◆ Task description
Quote only the lines that start at the line with "Phone Reviews" and run to the end of the entries; omit the pictures.

◆ Data shown
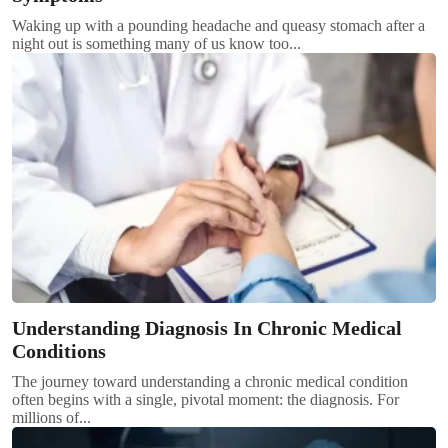
Waking up with a pounding headache and queasy stomach after a
night out is something many of us know too...
Understanding Diagnosis In Chronic Medical
Conditions
The journey toward understanding a chronic medical condition
often begins with a single, pivotal moment: the diagnosis. For
millions of...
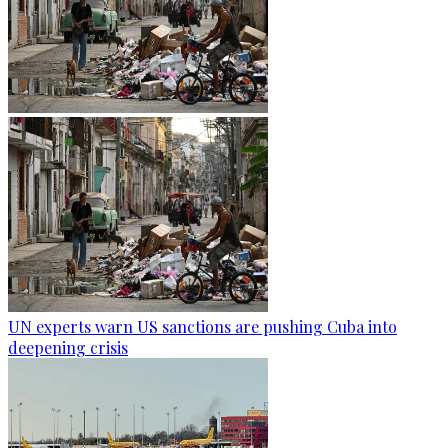
UN experts warn US sanctions are pushing Cuba into
deepening crisis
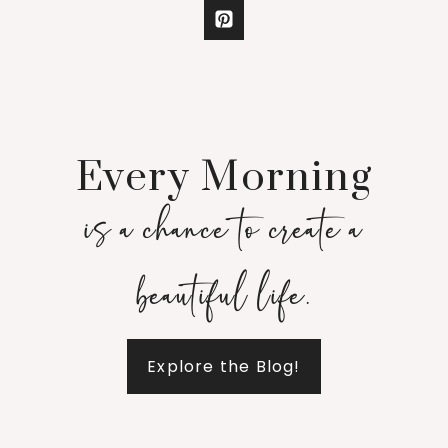
Every Morning
is a chance to create a
beautiful life.
Explore the Blog!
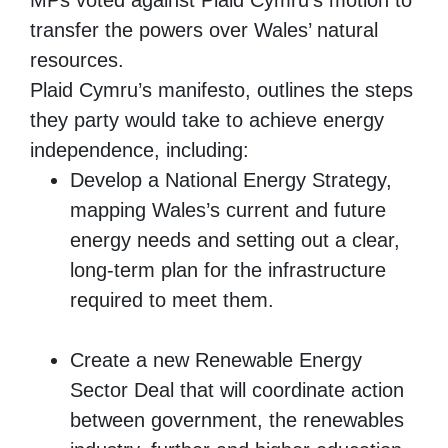
MPs voted against Plaid Cymru’s motion to
transfer the powers over Wales’ natural
resources.
Plaid Cymru’s manifesto, outlines the steps
they party would take to achieve energy
independence, including:
Develop a National Energy Strategy,
mapping Wales’s current and future
energy needs and setting out a clear,
long-term plan for the infrastructure
required to meet them.
Create a new Renewable Energy
Sector Deal that will coordinate action
between government, the renewables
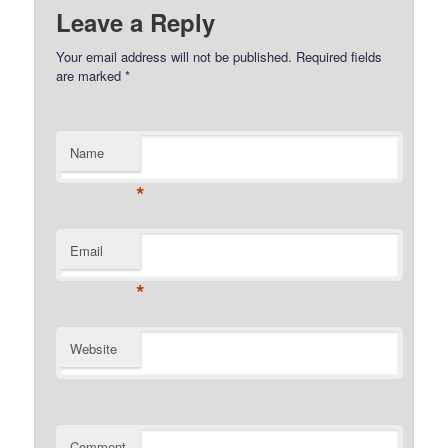
Leave a Reply
Your email address will not be published.
Required fields
are marked
*
Name
*
Email
*
Website
Comment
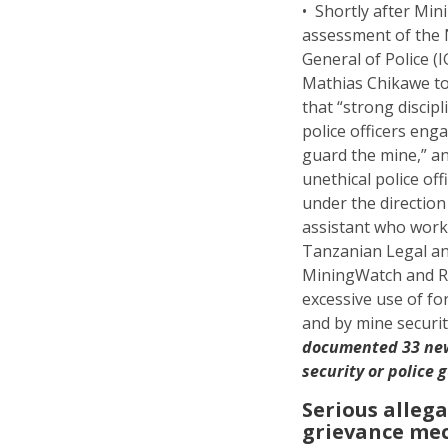
• Shortly after Mi
assessment of the 
General of Police 
Mathias Chikawe to
that “strong disci
police officers eng
guard the mine,” a
unethical police of
under the directio
assistant who worke
Tanzanian Legal an
MiningWatch and RA
excessive use of f
and by mine securi
documented 33 new 
security or police 
Serious alleg
grievance m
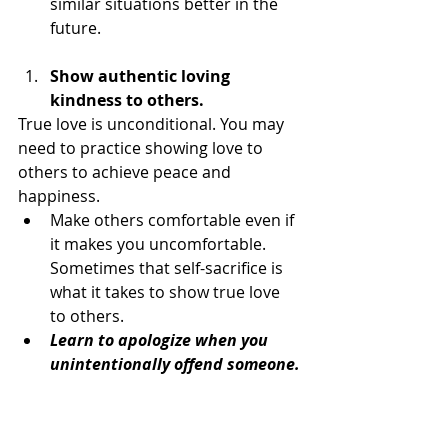
similar situations better in the 
future.
Show authentic loving 
kindness to others.
True love is unconditional. You may 
need to practice showing love to 
others to achieve peace and 
happiness.
Make others comfortable even if 
it makes you uncomfortable. 
Sometimes that self-sacrifice is 
what it takes to show true love 
to others.
Learn to apologize when you 
unintentionally offend someone.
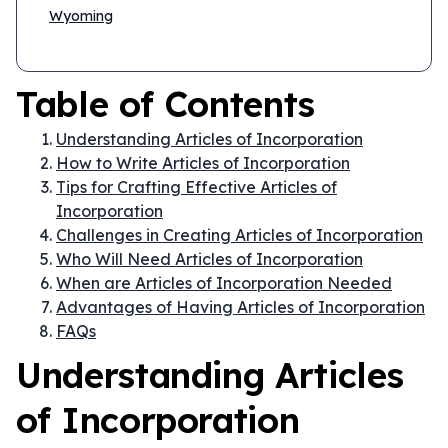
Wyoming
Table of Contents
Understanding Articles of Incorporation
How to Write Articles of Incorporation
Tips for Crafting Effective Articles of
Incorporation
Challenges in Creating Articles of Incorporation
Who Will Need Articles of Incorporation
When are Articles of Incorporation Needed
Advantages of Having Articles of Incorporation
FAQs
Understanding Articles
of Incorporation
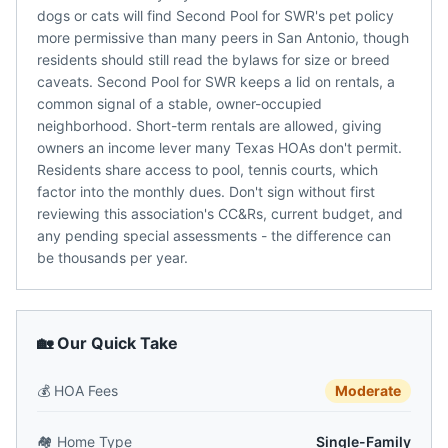
dogs or cats will find Second Pool for SWR's pet policy
more permissive than many peers in San Antonio, though
residents should still read the bylaws for size or breed
caveats. Second Pool for SWR keeps a lid on rentals, a
common signal of a stable, owner-occupied
neighborhood. Short-term rentals are allowed, giving
owners an income lever many Texas HOAs don't permit.
Residents share access to pool, tennis courts, which
factor into the monthly dues. Don't sign without first
reviewing this association's CC&Rs, current budget, and
any pending special assessments - the difference can
be thousands per year.
🏡 Our Quick Take
💰
HOA Fees
Moderate
🏘️
Home Type
Single-Family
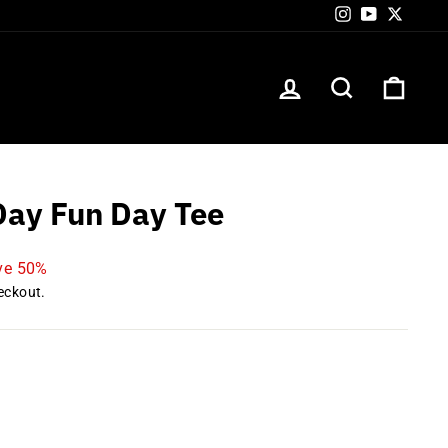
Instagram
YouTube
Twitte
LOG IN
SEARCH
CART
ay Fun Day Tee
ve 50%
eckout.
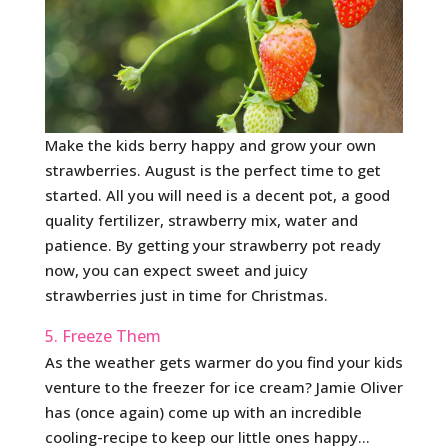
Make the kids berry happy and grow your own
strawberries. August is the perfect time to get
started. All you will need is a decent pot, a good
quality fertilizer, strawberry mix, water and
patience. By getting your strawberry pot ready
now, you can expect sweet and juicy
strawberries just in time for Christmas.
5. Freeze Them
As the weather gets warmer do you find your kids
venture to the freezer for ice cream? Jamie Oliver
has (once again) come up with an incredible
cooling-recipe to keep our little ones happy…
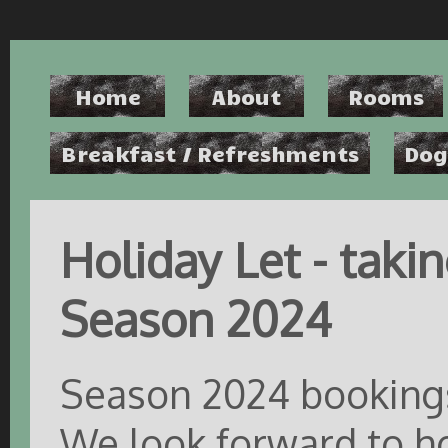
Home
About
Rooms
Breakfast / Refreshments
Dog
Holiday Let - taki
Season 2024
Season 2024 bookings
We look forward to ho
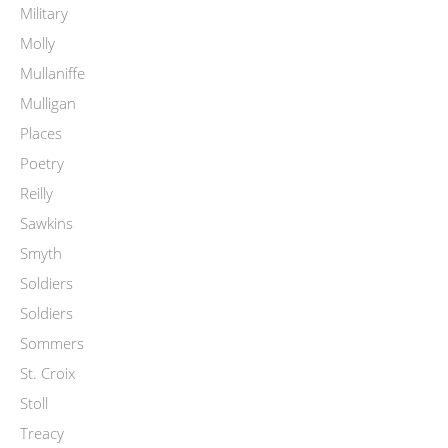
Military
Molly
Mullaniffe
Mulligan
Places
Poetry
Reilly
Sawkins
Smyth
Soldiers
Soldiers
Sommers
St. Croix
Stoll
Treacy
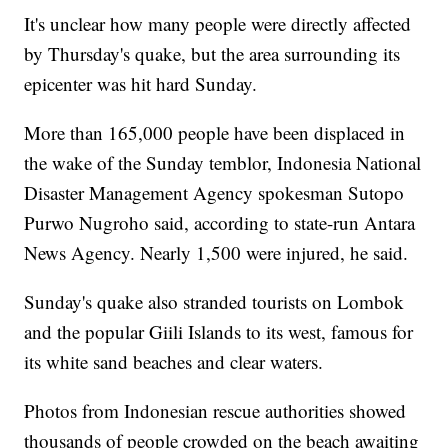
It's unclear how many people were directly affected
by Thursday's quake, but the area surrounding its
epicenter was hit hard Sunday.
More than 165,000 people have been displaced in
the wake of the Sunday temblor, Indonesia National
Disaster Management Agency spokesman Sutopo
Purwo Nugroho said, according to state-run Antara
News Agency. Nearly 1,500 were injured, he said.
Sunday's quake also stranded tourists on Lombok
and the popular Giili Islands to its west, famous for
its white sand beaches and clear waters.
Photos from Indonesian rescue authorities showed
thousands of people crowded on the beach awaiting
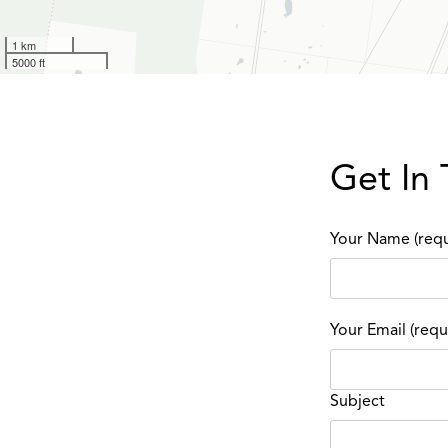
1 km
5000 ft
Get In
Your Name (requ
Your Email (requ
Subject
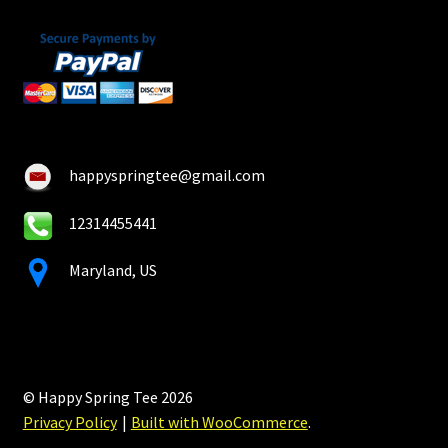
happyspringtee@gmail.com
12314455441
Maryland, US
© Happy Spring Tee 2026
Privacy Policy
Built with WooCommerce
.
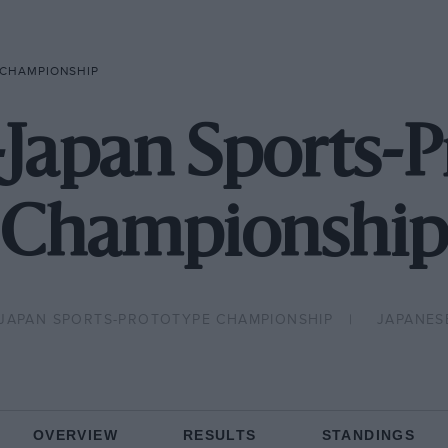
 CHAMPIONSHIP
-Japan Sports-
Championship
-JAPAN SPORTS-PROTOTYPE CHAMPIONSHIP
JAPANES
OVERVIEW
RESULTS
STANDINGS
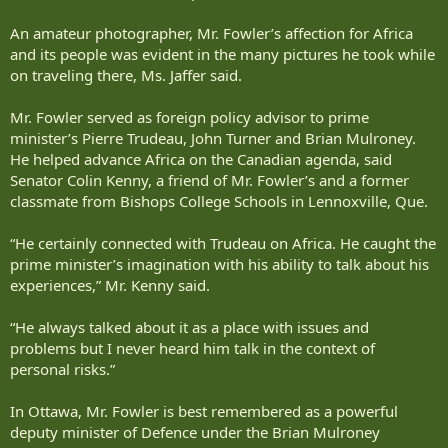
An amateur photographer, Mr. Fowler’s affection for Africa
and its people was evident in the many pictures he took while
on traveling there, Ms. Jaffer said.
Mr. Fowler served as foreign policy advisor to prime
minister’s Pierre Trudeau, John Turner and Brian Mulroney.
He helped advance Africa on the Canadian agenda, said
Senator Colin Kenny, a friend of Mr. Fowler’s and a former
classmate from Bishops College Schools in Lennoxville, Que.
“He certainly connected with Trudeau on Africa. He caught the
prime minister’s imagination with his ability to talk about his
experiences,” Mr. Kenny said.
“He always talked about it as a place with issues and
problems but I never heard him talk in the context of
personal risks.”
In Ottawa, Mr. Fowler is best remembered as a powerful
deputy minister of Defence under the Brian Mulroney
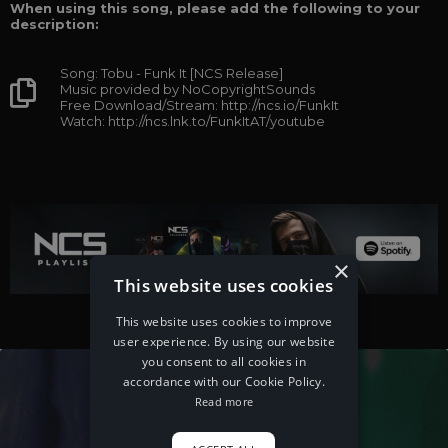
When using this song, please add the following to your
description:
Song: Tobu - Funk It [NCS Release]
Music provided by NoCopyrightSounds
Free Download/Stream: http://ncs.io/FunkIt
Watch: http://ncs.lnk.to/FunkItAT/youtube
×
This website uses cookies
This website uses cookies to improve
user experience. By using our website
you consent to all cookies in
accordance with our Cookie Policy.
Read more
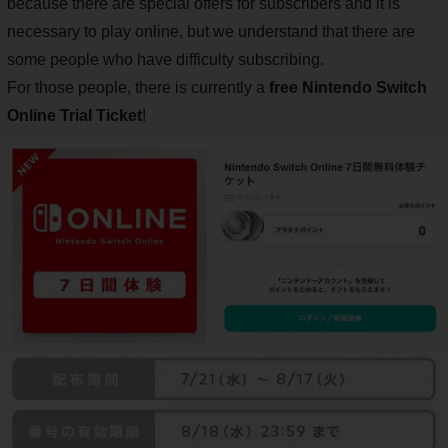
because there are special offers for subscribers and it is
necessary to play online, but we understand that there are
some people who have difficulty subscribing.
For those people, there is currently a
free Nintendo Switch
Online Trial Ticket
!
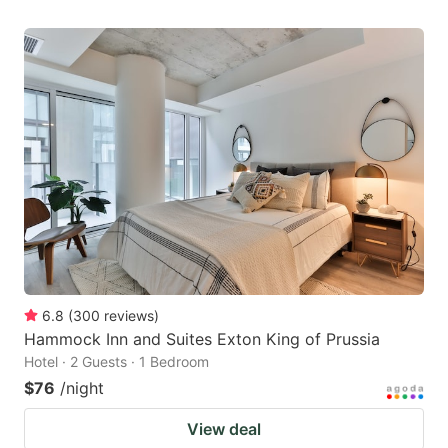
6.8
(
300
reviews
)
Hammock Inn and Suites Exton King of Prussia
Hotel · 2 Guests · 1 Bedroom
$76
/night
View deal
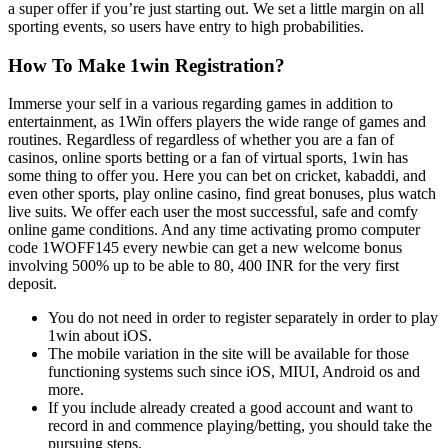
a super offer if you’re just starting out. We set a little margin on all
sporting events, so users have entry to high probabilities.
How To Make 1win Registration?
Immerse your self in a various regarding games in addition to
entertainment, as 1Win offers players the wide range of games and
routines. Regardless of regardless of whether you are a fan of
casinos, online sports betting or a fan of virtual sports, 1win has
some thing to offer you. Here you can bet on cricket, kabaddi, and
even other sports, play online casino, find great bonuses, plus watch
live suits. We offer each user the most successful, safe and comfy
online game conditions. And any time activating promo computer
code 1WOFF145 every newbie can get a new welcome bonus
involving 500% up to be able to 80, 400 INR for the very first
deposit.
You do not need in order to register separately in order to play
1win about iOS.
The mobile variation in the site will be available for those
functioning systems such since iOS, MIUI, Android os and
more.
If you include already created a good account and want to
record in and commence playing/betting, you should take the
pursuing steps.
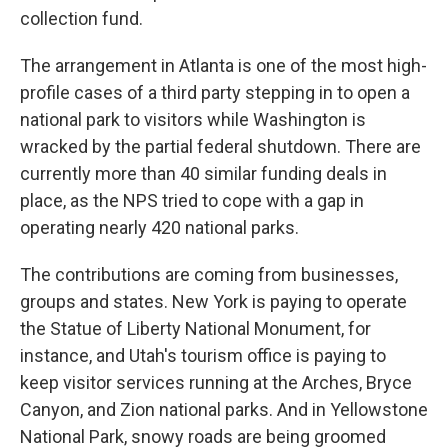
collection fund.
The arrangement in Atlanta is one of the most high-
profile cases of a third party stepping in to open a
national park to visitors while Washington is
wracked by the partial federal shutdown. There are
currently more than 40 similar funding deals in
place, as the NPS tried to cope with a gap in
operating nearly 420 national parks.
The contributions are coming from businesses,
groups and states. New York is paying to operate
the Statue of Liberty National Monument, for
instance, and Utah's tourism office is paying to
keep visitor services running at the Arches, Bryce
Canyon, and Zion national parks. And in Yellowstone
National Park, snowy roads are being groomed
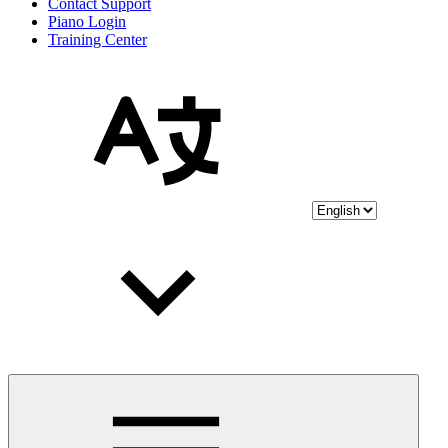
Contact Support
Piano Login
Training Center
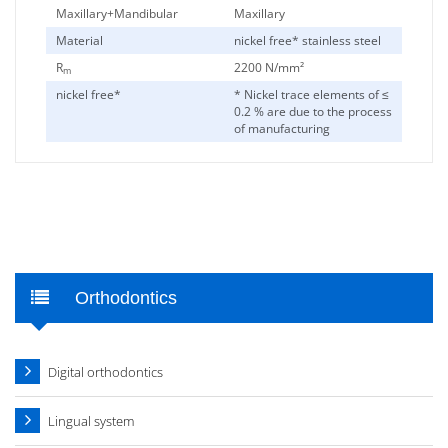
Maxillary+Mandibular
Maxillary
Material
nickel free* stainless steel
R
2200 N/mm²
m
nickel free*
* Nickel trace elements of ≤
0.2 % are due to the process
of manufacturing
Orthodontics
Digital orthodontics
Lingual system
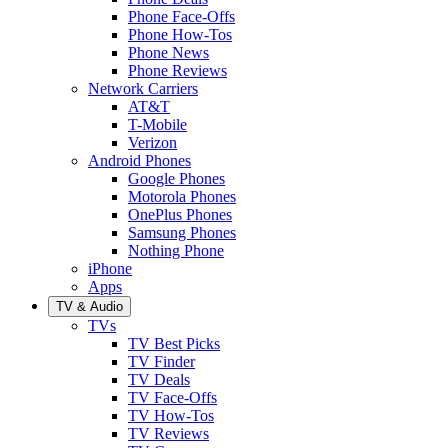
Phone Face-Offs
Phone How-Tos
Phone News
Phone Reviews
Network Carriers
AT&T
T-Mobile
Verizon
Android Phones
Google Phones
Motorola Phones
OnePlus Phones
Samsung Phones
Nothing Phone
iPhone
Apps
TV & Audio
TVs
TV Best Picks
TV Finder
TV Deals
TV Face-Offs
TV How-Tos
TV Reviews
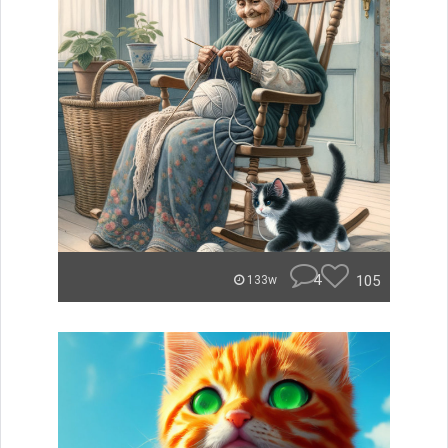
4
105
133w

◆ Written response
Phone Reviews
Network Carriers
AT&T
T-Mobile
Verizon
Android Phones
Google Phones
Motorola Phones
OnePlus Phones
Samsung Phones
Nothing Phone
iPhone
Apps
TV & Audio
TVs
TV Best Picks
TV Finder
TV Deals
TV Face-Offs
TV How-Tos
TV Reviews
4
105
133w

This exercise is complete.